La signification politique d’une telle
déclaration est limpide. Elle indique au gouvernement Chirac-Raffarin :
vous pouvez continuer à mettre en œuvre votre plan jusqu’au 28 mai…après nous
ajusterons si nécessaire. En quelque sorte, Thibault confirmait son accord avec
la « feuille de route » du gouvernement.
le 13 mai
Le 13 mai répondant à l’appel des confédérations
et des fédérations syndicales, le prolétariat a massivement démontré sa volonté
de combat pour arracher le retrait du plan Fillon. L'ampleur des manifestations
dépassait celles de novembre-décembre 1995, même celle du 12 décembre. Plus de
2 millions de travailleurs dans la rue, des grèves nombreuses et massives en
particulier dans les entreprises publiques et chez les fonctionnaires. 250 000
manifestants à Paris, 200 000 à Marseille, 100 000 à Toulouse, 80 000 à
Bordeaux, 50 000 à Lyon et à Grenoble.
Les mots d’ordre : retrait du plan Fillon, 37, 5
annuités pour tous, abrogation des décrets Balladur, non à la décentralisation
sont massivement scandés. Dans les cortèges, de nombreux manifestants exigent
de Thibault, Blondel et Aschieri qu’ils appellent à la grève générale.
Le 13 mai au soir Thibault maintenait le cap. CPS Nouvelle série n°12 (n° 94) du
31/05/2003 résumait :
« Interviewé
au soir du 13 mai sur France 2, sourire aux lèvres, Bernard Thibault, pour la
direction CGT, reprenait mot pour mot
l'avertissement lancé par Raffarin le 7 mai "ce n'est pas la rue
gouverne". A la question de savoir s'il demande le retrait du plan Fillon,
il biaise : "nous demandons de nouvelles négociations, sur d'autres
bases". A la question de savoir s'il compte appeler à la grève générale,
il répond : "si le gouvernement s'obstine, il fera le choix du rapport de
forces" ».
Comme suite au 13 mai Bernard Thibault
annonçait :
« Le
secrétaire général de la CGT, Bernard Thibault, invite demain l’ensemble des
autres syndicats à préparer « une grande marche sur Paris en famille,
parce que la retraite concerne tout le monde ». (Libération du 14/05/03).

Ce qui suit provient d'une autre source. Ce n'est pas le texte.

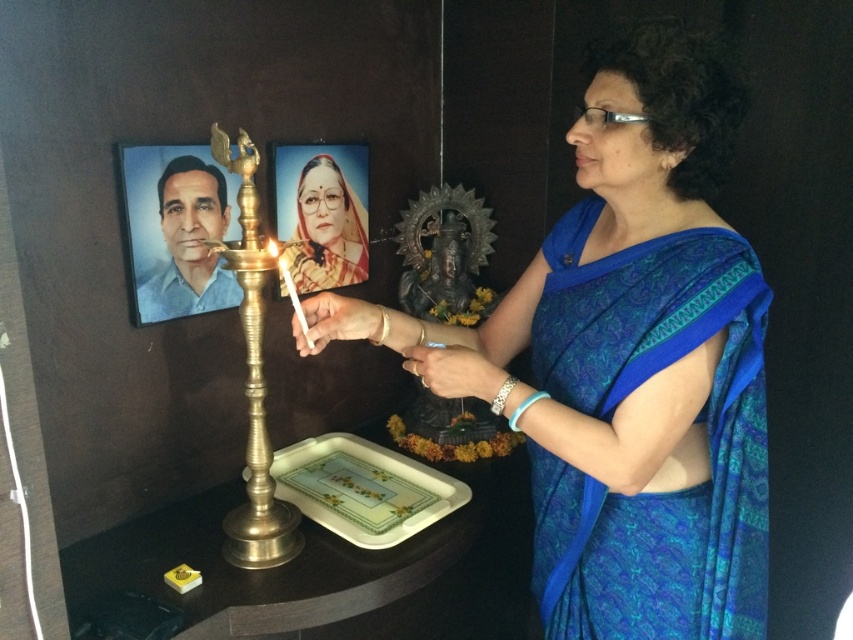 Question: Is the position of green glossy tray at center more distant than that of matte yellow portrait at upper center?

Choices:
 (A) no
 (B) yes

Answer: (A)

Question: Where is green glossy tray at center located in relation to matte black portrait at left in the image?

Choices:
 (A) below
 (B) above

Answer: (A)

Question: Estimate the real-world distances between objects in this image. Which object is closer to the matte yellow portrait at upper center?

Choices:
 (A) blue silk saree at center
 (B) gold brass candle holder at center

Answer: (B)

Question: Which point is closer to the camera?

Choices:
 (A) (175, 305)
 (B) (317, 188)
 (C) (355, 460)

Answer: (A)

Question: Which point is closer to the camera?

Choices:
 (A) (300, 218)
 (B) (326, 444)
 (C) (155, 284)

Answer: (C)

Question: Considering the relative positions of blue silk saree at center and gold brass candle holder at center in the image provided, where is blue silk saree at center located with respect to gold brass candle holder at center?

Choices:
 (A) left
 (B) right

Answer: (B) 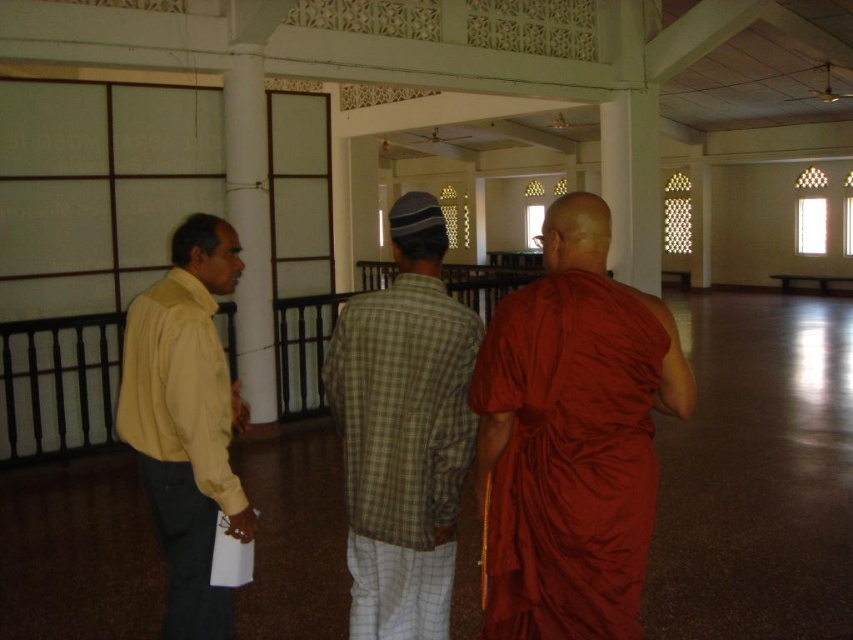 Question: Is green plaid shirt at center below yellow matte shirt at left?

Choices:
 (A) yes
 (B) no

Answer: (B)

Question: Is green plaid shirt at center closer to camera compared to yellow matte shirt at left?

Choices:
 (A) yes
 (B) no

Answer: (A)

Question: Estimate the real-world distances between objects in this image. Which object is farther from the matte orange robe at right?

Choices:
 (A) green plaid shirt at center
 (B) yellow matte shirt at left

Answer: (B)

Question: Which point appears closest to the camera in this image?

Choices:
 (A) (511, 310)
 (B) (194, 387)
 (C) (395, 468)

Answer: (A)

Question: Does matte orange robe at right appear over yellow matte shirt at left?

Choices:
 (A) yes
 (B) no

Answer: (A)

Question: Considering the real-world distances, which object is closest to the green plaid shirt at center?

Choices:
 (A) yellow matte shirt at left
 (B) matte orange robe at right

Answer: (B) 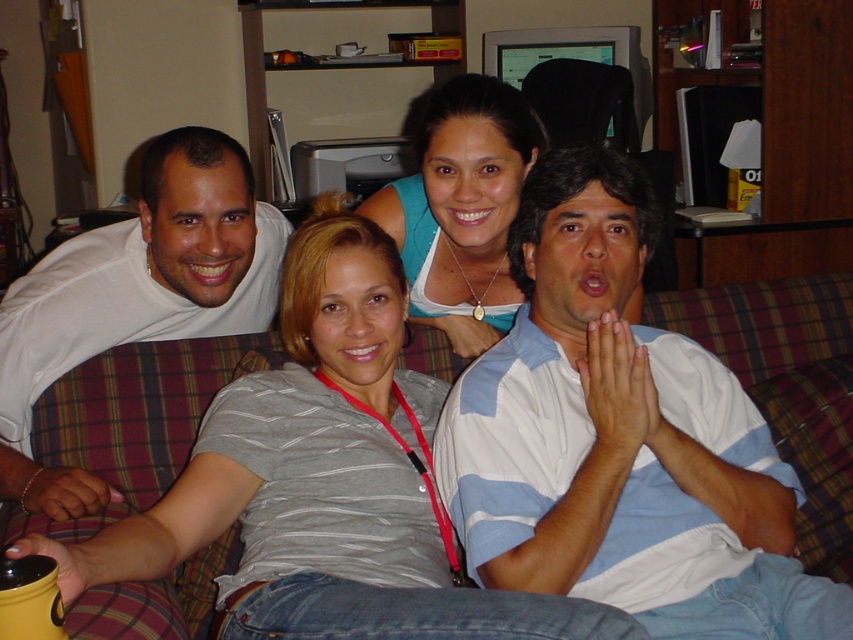 Question: Can you confirm if white striped shirt at center is positioned to the right of matte blue tank top at center?

Choices:
 (A) no
 (B) yes

Answer: (B)

Question: Which object is closer to the camera taking this photo?

Choices:
 (A) white striped shirt at center
 (B) white matte shirt at upper left
 (C) matte blue tank top at center

Answer: (A)

Question: Does white striped shirt at center have a smaller size compared to matte blue tank top at center?

Choices:
 (A) no
 (B) yes

Answer: (A)

Question: Based on their relative distances, which object is nearer to the white striped shirt at center?

Choices:
 (A) matte blue tank top at center
 (B) white matte shirt at upper left

Answer: (A)

Question: Does white matte shirt at upper left have a lesser width compared to matte blue tank top at center?

Choices:
 (A) yes
 (B) no

Answer: (B)

Question: Which point appears closest to the camera in this image?

Choices:
 (A) (741, 458)
 (B) (28, 496)
 (C) (473, 349)

Answer: (A)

Dans le sillage de Thibault, la confédération FO
s’exprimait, tout en se ralliant à l’initiative du 25 mai :
« FO
a appelé dès mardi soir, ses unions départementales à « soutenir toutes
les initiatives de grève et de reconduction ». En précisant « La
pression doit continuer dans les jours à venir pour que le gouvernement revoie
sa copie ; » (Le Monde du 15/05/03).
Le 15 mai au petit matin François Fillon
convoquait à une ultime réunion de négociations. L’ensemble des confédérations
s’y rendaient. Les négociations s’interrompaient dans la matinée puis :
«A
midi, M. Fillon reçoit longuement M. Chérèque. Peu après, le conseiller social
de M. Raffarin, Dominique-Jean
Chertrier, rencontre des responsables de la CFTC et de la CGC. Un nouveau
rendez-vous est fixé à 17 heures, au ministère du travail. La CGT fait vite
savoir qu’elle n’y assistera pas. Les autres centrales s’exécutent. M. Cazettes
(CGC) arrive le premier suivi de Jacques Voisin (CFTC), Guillaume Sarkozy
(MEDEF), Bernard Devy et Roland Gaillard (FO). François Chérèque ferme le ban.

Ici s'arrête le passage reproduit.